*Page-level text extractions*
· · ·
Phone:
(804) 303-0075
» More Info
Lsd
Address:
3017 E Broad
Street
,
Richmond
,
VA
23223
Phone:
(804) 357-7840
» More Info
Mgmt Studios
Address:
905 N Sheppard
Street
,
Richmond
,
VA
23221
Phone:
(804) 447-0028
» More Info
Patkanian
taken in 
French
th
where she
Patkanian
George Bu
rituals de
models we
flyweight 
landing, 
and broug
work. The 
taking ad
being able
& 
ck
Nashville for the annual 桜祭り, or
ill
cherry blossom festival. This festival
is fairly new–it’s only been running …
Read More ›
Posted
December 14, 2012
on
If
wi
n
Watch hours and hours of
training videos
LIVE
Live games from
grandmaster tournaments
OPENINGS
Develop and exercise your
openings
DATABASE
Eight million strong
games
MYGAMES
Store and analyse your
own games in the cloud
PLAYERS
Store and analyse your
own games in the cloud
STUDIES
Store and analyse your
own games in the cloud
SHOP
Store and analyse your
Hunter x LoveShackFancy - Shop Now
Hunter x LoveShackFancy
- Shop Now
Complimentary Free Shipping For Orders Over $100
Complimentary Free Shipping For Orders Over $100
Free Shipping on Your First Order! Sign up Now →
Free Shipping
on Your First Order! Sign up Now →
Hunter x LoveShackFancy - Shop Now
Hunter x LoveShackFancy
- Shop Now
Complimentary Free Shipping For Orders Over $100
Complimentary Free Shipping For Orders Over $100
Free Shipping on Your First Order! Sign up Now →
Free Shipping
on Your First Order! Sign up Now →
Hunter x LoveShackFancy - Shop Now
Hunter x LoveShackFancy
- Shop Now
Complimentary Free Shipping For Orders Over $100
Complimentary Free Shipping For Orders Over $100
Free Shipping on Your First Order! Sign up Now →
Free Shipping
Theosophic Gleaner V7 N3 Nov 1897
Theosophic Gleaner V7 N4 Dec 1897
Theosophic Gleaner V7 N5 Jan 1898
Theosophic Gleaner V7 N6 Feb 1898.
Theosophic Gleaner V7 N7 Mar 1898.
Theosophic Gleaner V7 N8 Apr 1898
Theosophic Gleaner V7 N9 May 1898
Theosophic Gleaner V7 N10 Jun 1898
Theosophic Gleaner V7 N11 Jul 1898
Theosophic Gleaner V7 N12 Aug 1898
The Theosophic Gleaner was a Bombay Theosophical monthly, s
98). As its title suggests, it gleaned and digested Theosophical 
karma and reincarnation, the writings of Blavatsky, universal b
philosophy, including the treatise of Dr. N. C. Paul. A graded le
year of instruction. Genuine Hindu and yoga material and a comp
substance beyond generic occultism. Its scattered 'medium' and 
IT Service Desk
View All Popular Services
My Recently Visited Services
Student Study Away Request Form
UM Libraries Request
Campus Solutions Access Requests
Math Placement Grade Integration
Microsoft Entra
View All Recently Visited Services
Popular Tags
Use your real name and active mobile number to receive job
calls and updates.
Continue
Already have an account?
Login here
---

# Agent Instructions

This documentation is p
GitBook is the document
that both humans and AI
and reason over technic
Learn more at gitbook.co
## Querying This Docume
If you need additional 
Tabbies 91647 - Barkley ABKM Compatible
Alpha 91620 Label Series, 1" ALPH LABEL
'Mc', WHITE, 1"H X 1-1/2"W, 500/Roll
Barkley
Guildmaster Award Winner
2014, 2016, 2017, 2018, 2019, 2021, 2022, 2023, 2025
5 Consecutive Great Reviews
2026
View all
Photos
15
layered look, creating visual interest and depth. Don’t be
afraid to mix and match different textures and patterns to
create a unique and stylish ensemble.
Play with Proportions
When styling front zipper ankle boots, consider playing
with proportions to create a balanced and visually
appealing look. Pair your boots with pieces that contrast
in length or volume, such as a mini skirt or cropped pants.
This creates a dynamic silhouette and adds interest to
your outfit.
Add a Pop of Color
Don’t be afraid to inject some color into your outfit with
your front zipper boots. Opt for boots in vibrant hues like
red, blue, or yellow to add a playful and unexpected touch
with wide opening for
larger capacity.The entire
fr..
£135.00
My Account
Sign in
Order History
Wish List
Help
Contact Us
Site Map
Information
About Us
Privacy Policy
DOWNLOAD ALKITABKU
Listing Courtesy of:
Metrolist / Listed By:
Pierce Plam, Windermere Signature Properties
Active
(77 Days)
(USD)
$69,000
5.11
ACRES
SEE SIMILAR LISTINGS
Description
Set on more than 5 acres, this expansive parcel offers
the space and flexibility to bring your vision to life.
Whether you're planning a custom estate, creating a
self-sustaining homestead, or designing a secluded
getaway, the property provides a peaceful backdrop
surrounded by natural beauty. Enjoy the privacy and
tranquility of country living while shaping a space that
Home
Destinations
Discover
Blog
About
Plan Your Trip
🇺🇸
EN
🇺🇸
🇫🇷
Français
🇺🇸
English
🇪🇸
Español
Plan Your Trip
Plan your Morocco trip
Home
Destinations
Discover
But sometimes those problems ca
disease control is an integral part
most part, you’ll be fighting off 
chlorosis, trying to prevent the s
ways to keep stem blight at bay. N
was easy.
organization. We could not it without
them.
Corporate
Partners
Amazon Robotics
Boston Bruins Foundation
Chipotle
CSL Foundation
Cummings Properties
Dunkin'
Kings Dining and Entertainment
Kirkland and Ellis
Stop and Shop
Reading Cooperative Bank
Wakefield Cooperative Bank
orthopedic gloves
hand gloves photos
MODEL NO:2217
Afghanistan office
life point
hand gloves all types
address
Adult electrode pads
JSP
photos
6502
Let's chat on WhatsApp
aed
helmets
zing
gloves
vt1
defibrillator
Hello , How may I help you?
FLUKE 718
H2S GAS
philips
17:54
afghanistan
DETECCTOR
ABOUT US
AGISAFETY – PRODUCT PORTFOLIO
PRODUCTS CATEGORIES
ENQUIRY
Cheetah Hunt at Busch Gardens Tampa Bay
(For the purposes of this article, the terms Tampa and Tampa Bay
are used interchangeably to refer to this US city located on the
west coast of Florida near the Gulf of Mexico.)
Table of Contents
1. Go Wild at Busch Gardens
· · ·
What you return should be the lines from the beginning of the records through the one that contains "Theosophic Gleaner V7 N12 Aug 1898", repeated exactly and with no additions.

*Solution to this task*
Phone:
(804) 303-0075
» More Info
Lsd
Address:
3017 E Broad
Street
,
Richmond
,
VA
23223
Phone:
(804) 357-7840
» More Info
Mgmt Studios
Address:
905 N Sheppard
Street
,
Richmond
,
VA
23221
Phone:
(804) 447-0028
» More Info
Patkanian
taken in 
French
th
where she
Patkanian
George Bu
rituals de
models we
flyweight 
landing, 
and broug
work. The 
taking ad
being able
& 
ck
Nashville for the annual 桜祭り, or
ill
cherry blossom festival. This festival
is fairly new–it’s only been running …
Read More ›
Posted
December 14, 2012
on
If
wi
n
Watch hours and hours of
training videos
LIVE
Live games from
grandmaster tournaments
OPENINGS
Develop and exercise your
openings
DATABASE
Eight million strong
games
MYGAMES
Store and analyse your
own games in the cloud
PLAYERS
Store and analyse your
own games in the cloud
STUDIES
Store and analyse your
own games in the cloud
SHOP
Store and analyse your
Hunter x LoveShackFancy - Shop Now
Hunter x LoveShackFancy
- Shop Now
Complimentary Free Shipping For Orders Over $100
Complimentary Free Shipping For Orders Over $100
Free Shipping on Your First Order! Sign up Now →
Free Shipping
on Your First Order! Sign up Now →
Hunter x LoveShackFancy - Shop Now
Hunter x LoveShackFancy
- Shop Now
Complimentary Free Shipping For Orders Over $100
Complimentary Free Shipping For Orders Over $100
Free Shipping on Your First Order! Sign up Now →
Free Shipping
on Your First Order! Sign up Now →
Hunter x LoveShackFancy - Shop Now
Hunter x LoveShackFancy
- Shop Now
Complimentary Free Shipping For Orders Over $100
Complimentary Free Shipping For Orders Over $100
Free Shipping on Your First Order! Sign up Now →
Free Shipping
Theosophic Gleaner V7 N3 Nov 1897
Theosophic Gleaner V7 N4 Dec 1897
Theosophic Gleaner V7 N5 Jan 1898
Theosophic Gleaner V7 N6 Feb 1898.
Theosophic Gleaner V7 N7 Mar 1898.
Theosophic Gleaner V7 N8 Apr 1898
Theosophic Gleaner V7 N9 May 1898
Theosophic Gleaner V7 N10 Jun 1898
Theosophic Gleaner V7 N11 Jul 1898
Theosophic Gleaner V7 N12 Aug 1898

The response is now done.